-- Source data follows --
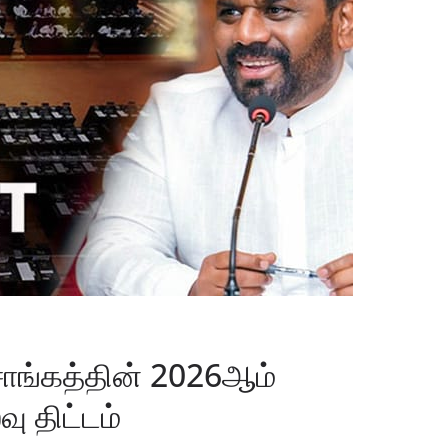
சாங்கத்தின் 2026ஆம்
 திட்டம்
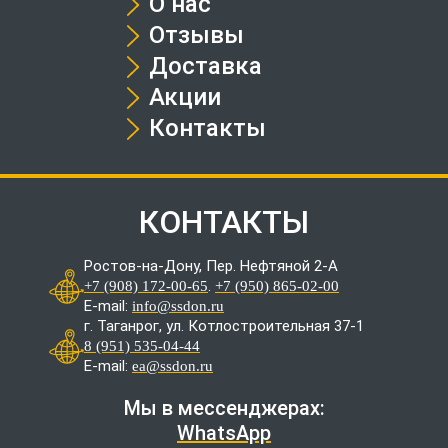
О нас
Отзывы
Доставка
Акции
Контакты
КОНТАКТЫ
Ростов-на-Дону, Пер. Нефтяной 2-А
.
+7 (908) 172-00-65
+7 (950) 865-02-00
E-mail:
info@ssdon.ru
г. Таганрог, ул. Котлостроительная 37-1
8 (951) 535-04-44
E-mail:
ea@ssdon.ru
Мы в мессенджерах:
WhatsApp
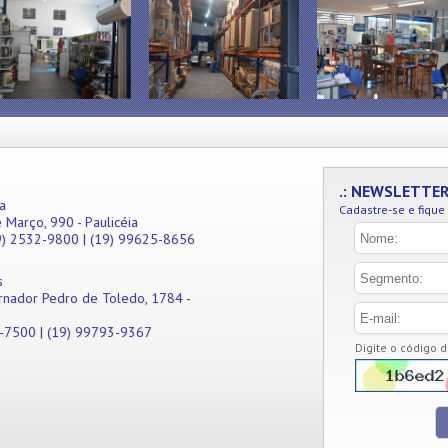
.: NEWSLETTE
a
Cadastre-se e fique
 Março, 990 - Paulicéia
9) 2532-9800 | (19) 99625-8656
s
rnador Pedro de Toledo, 1784 -
1-7500 | (19) 99793-9367
Digite o código 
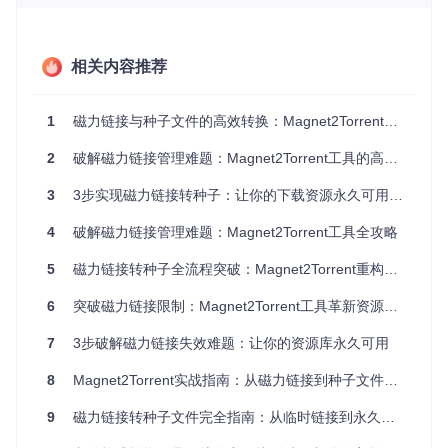
上。
1.2 网络依赖问题：DHT网络连接的不稳定性
相关内容推荐
磁力链接的工作原理依赖于分布式哈希表（DHT）网络，这种
去中心化的网络结构虽然实现了资源的分布式存储，但也带来
了连接不稳定的问题。DHT网络就像去中心化的通讯录，每个
1
磁力链接与种子文件的高效转换：Magnet2Torrent全面应用指南
节点都存储着其他节点的联系信息，但在网络状况不佳或节点
数量不足时，磁力链接往往会出现连接超时、下载速度缓慢甚
2
破解磁力链接管理难题：Magnet2Torrent工具的高效转换方案
至完全无法连接的情况。
1.3 跨平台兼容性：设备间的链接移植难题
3
3步实现磁力链接转种子：让你的下载资源永久可用的高效方案
不同的下载工具和设备对磁力链接的支持程度各不相同。部分
4
破解磁力链接管理难题：Magnet2Torrent工具全攻略
老旧下载工具、NAS设备和移动应用对磁力链接的解析能力有
限，导致用户在不同设备间迁移下载任务时遇到困难。这种兼
5
磁力链接转种子全流程突破：Magnet2Torrent重构资源管理新范式
容性问题限制了资源获取的灵活性，尤其是在企业环境中，需
要在多台服务器间协同工作时，磁力链接的移植性不足成为了
6
突破磁力链接限制：Magnet2Torrent工具革新资源管理体验
效率瓶颈。
7
3步破解磁力链接失效难题：让你的资源库永久可用
核心价值小结
：磁力链接的管理困境本质上是动态指针与实体
文件之间的矛盾，Magnet2Torrent通过将磁力链接转换为标准
8
Magnet2Torrent实战指南：从磁力链接到种子文件的高效转换方案
种子文件，从根本上解决了这一矛盾，为资源管理提供了实体
化的解决方案。
9
磁力链接转种子文件完全指南：从临时链接到永久资源的转变
二、技术方案：Magnet2Torrent的工作原理与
-- Source data concluded --
▶ _Task directions_:
Copy out each line of the records where the string "破解磁力链接管理难题" appears.

▶ _Task result_:
破解磁力链接管理难题：Magnet2Torrent工具的高效转换方案
破解磁力链接管理难题：Magnet2Torrent工具全攻略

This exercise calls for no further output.